Mondial 2026 : la frénésie des Paris sportifs gagne le Sénégal
Alors que la Coupe du monde de football 2026 est sur le point de commencer, une véritable effervescence s’est emparée du Sénégal, particulièrement autour des Paris sportifs. Le secteur, numérisé depuis environ cinq ans, permet désormais de miser en quelques clics depuis un smartphone, sans avoir à se déplacer. Cette facilité d’accès attire un nombre croissant de parieurs, pour qui la compétition a déjà débuté.
Au sein d’un groupe de jeunes footballeurs issus du même club de quartier, le pronostic du match opposant le Sénégal à la France le 16 juin suscite d’intenses discussions. Pour eux, l’issue est incertaine et toutes les possibilités sont envisageables. Assane a d’ailleurs déjà échafaudé sa stratégie : « Je vais miser sur deux applications différentes. Sur l’une, je mettrai la France gagnante, et sur l’autre, le Sénégal. De cette manière, je suis sûr d’optimiser mes chances de gain. Un de mes amis m’a même contacté en me disant : « Assane, j’ai besoin d’argent, on devrait parier. » J’ai accepté, on va tenter notre chance. »

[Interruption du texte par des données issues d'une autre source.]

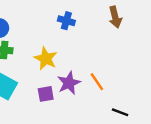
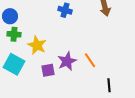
yellow star: (46, 59) -> (37, 45), moved
black line: (120, 112) -> (109, 85), turned 64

Mohamed, quant à lui, ne dissimule pas son engouement pour les jeux d’argent. « Ça m’excite », confie-t-il en riant. Lui aussi est pris par la fièvre des Paris à l’approche du Mondial 2026. Ce jeune habitant de Dakar a déjà placé plusieurs mises sur le premier match des Lions de la Teranga contre les Bleus. « J’ai tenté de nombreuses combinaisons. Mon premier ticket mise sur une victoire du Sénégal. Le deuxième, sur le fait que les deux équipes marqueront. J’ai aussi parié sur un but de Mbappé pour la France et un de Sadio Mané pour le Sénégal, explique-t-il. J’espère vraiment que le match se déroulera ainsi, car si c’est le cas, je gagne gros ! »
« On perd plus qu’on ne gagne »
Le mois dernier, les mises de Mohamed ont atteint un total de 80 000 francs CFA, soit l’équivalent de 122 euros. Sur cette somme, il enregistre une perte nette de 30 000 francs CFA (45 euros). Il s’agit de petites sommes à chaque fois, mais réparties sur l’ensemble des championnats du globe. « Je parie sur toutes les compétitions : les championnats, la Ligue des champions, la Coupe de France, et même les matchs aux États-Unis ou en Chine (rires). Il n’y a vraiment aucune limite. Mais il faut être honnête, on perd plus souvent qu’on ne gagne », admet-il.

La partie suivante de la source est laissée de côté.